If you were to ask me what my favorite burger is, my answer would probably be the Au Cheval single cheeseburger. I say probably because one other place in Chicago, Owen & Engine, holds a tie with them in my book, but we can leave that conversation for another time. The Au Cheval burger is almost perfect in every single way. The soft, supple bun, the two juicy patties (yes, the single burger has two patties, the double has three!), the dijonnaise, the pickles and onions, the cheese, ohhhh the cheese.
Let me tell you, if you are anywhere near Chicago, stop reading this right now and go get the Au Cheval burger (or their homemade bologna sandwich). You don't need to make this at home. Absolutely not. But if, like me, life has taken you in other directions and far away from the second city, perhaps you'll find some joy in creating this glorious burger in your home kitchen.

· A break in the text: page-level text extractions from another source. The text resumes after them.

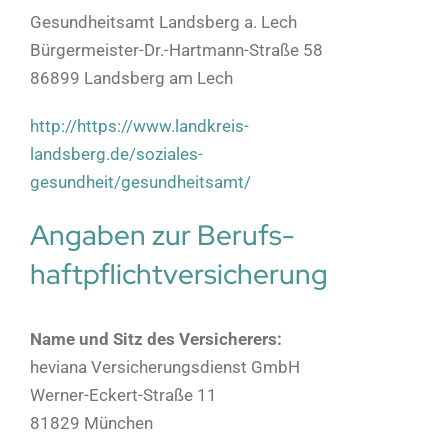
Gesundheitsamt Landsberg a. Lech
Bürgermeister-Dr.-Hartmann-Straße 58
86899 Landsberg am Lech
http://https://www.landkreis-
landsberg.de/soziales-
gesundheit/gesundheitsamt/
Angaben zur Berufs­
haftpflicht­versicherung
Name und Sitz des Versicherers:
heviana Versicherungsdienst GmbH
Werner-Eckert-Straße 11
81829 München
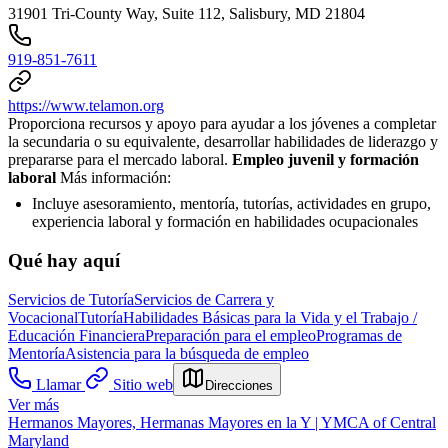
31901 Tri-County Way, Suite 112, Salisbury, MD 21804
919-851-7611
https://www.telamon.org
Proporciona recursos y apoyo para ayudar a los jóvenes a completar
la secundaria o su equivalente, desarrollar habilidades de liderazgo y
prepararse para el mercado laboral.
Empleo juvenil y formación
laboral
Más información:
Incluye asesoramiento, mentoría, tutorías, actividades en grupo,
experiencia laboral y formación en habilidades ocupacionales
Qué hay aquí
Servicios de Tutoría
Servicios de Carrera y
Vocacional
Tutoría
Habilidades Básicas para la Vida y el Trabajo /
Educación Financiera
Preparación para el empleo
Programas de
Mentoría
Asistencia para la búsqueda de empleo
Llamar
Sitio web
Direcciones
Ver más
Hermanos Mayores, Hermanas Mayores en la Y | YMCA of Central
Maryland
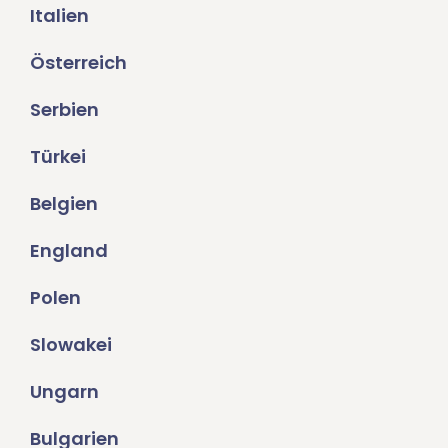
Italien
Österreich
Serbien
Türkei
Belgien
England
Polen
Slowakei
Ungarn
Bulgarien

Now, if there's one thing I've learned from testing this recipe, it is that simplicity trumps complexity. I went into this endeavor head first, overly ambitious, thinking that I would grind my own beef, make hamburger buns from scratch, and make my own homemade American-style cheddar cheese.
Oh boy was I wrong. The only complex step that ended up being worth the effort was grinding my own beef, even when I overcooked one of the burgers a little bit, it still tasted better than the patties I made from pre-ground beef. My homemade "hamburger buns" came out more like sad dinner rolls, so I ended up just buying some store bought burger buns, coating them in an egg wash, and toasting them in the oven to give them a shiny and chewy crust. And while J. Kenji Lopez-Alt from Serious Eats has an amazing recipe that can help you turn any cheese into an easy melting, ooey-gooey American-single-style cheese...it just didn't quite make it. It didn't quite have the silky-smooth texture and creaminess of the cheese on the Au Cheval burger, so again I went to the store to find that pasteurized, processed "cheese product" which ended up being pretty darn perfect.
The point is, I've learned my lesson. Simplicity > Complexity. The end.
Inspired by the single cheeseburger at Au Cheval
Update 6/20/2016: This recipe has been one of my most popular. However it was also one of my earliest, before I knew anything about blogging, so I've made a few small edits to the recipe and reshot some of the photos to give you guys the best post I can.
The recipe calls for grinding your own beef, however if you have a trusted butcher who will grind it fresh for you, that is also a great option.
This burger is cooked to medium. Adjust your cooking times as necessary if you'd prefer a rare or well done burger.
If you're a cheese purist and can't stand the thought of processed singles hitting your beef patty, Kenji's recipe produces a melty American-like cheese using your favorite real cheese, whatever that may be. I have included this as an option in the recipe below.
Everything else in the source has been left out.